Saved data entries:
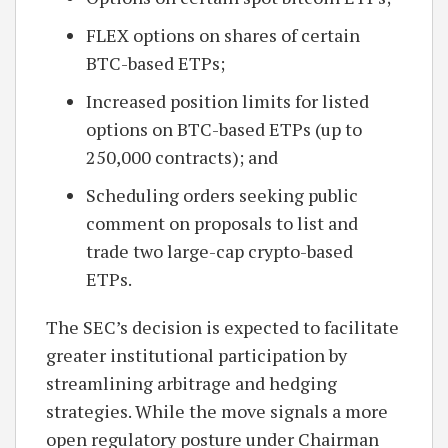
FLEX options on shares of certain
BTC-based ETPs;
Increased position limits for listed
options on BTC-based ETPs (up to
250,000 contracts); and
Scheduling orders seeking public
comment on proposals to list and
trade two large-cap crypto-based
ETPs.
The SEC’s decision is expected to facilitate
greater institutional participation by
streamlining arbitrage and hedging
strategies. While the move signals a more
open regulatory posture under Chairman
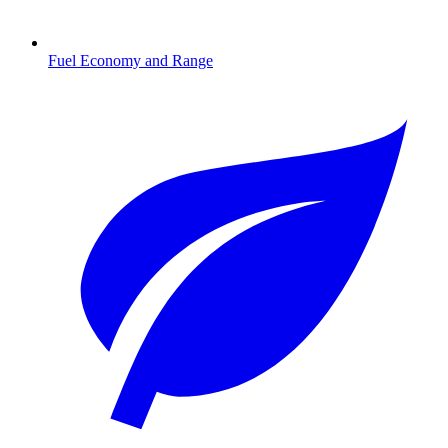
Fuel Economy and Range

--

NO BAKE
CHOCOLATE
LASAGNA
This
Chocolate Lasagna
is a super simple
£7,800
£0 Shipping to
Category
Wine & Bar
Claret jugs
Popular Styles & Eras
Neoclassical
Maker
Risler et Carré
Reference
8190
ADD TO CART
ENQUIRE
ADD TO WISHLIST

- _TASK TO CARRY OUT_
Starting with the line above that holds "trade two large-cap crypto-based", restate each line word for word up to and including the line that holds "Fuel Economy and Range". Drop the pictures.

- _ANSWER FOR THE TASK_
trade two large-cap crypto-based
ETPs.
The SEC’s decision is expected to facilitate
greater institutional participation by
streamlining arbitrage and hedging
strategies. While the move signals a more
open regulatory posture under Chairman
Fuel Economy and Range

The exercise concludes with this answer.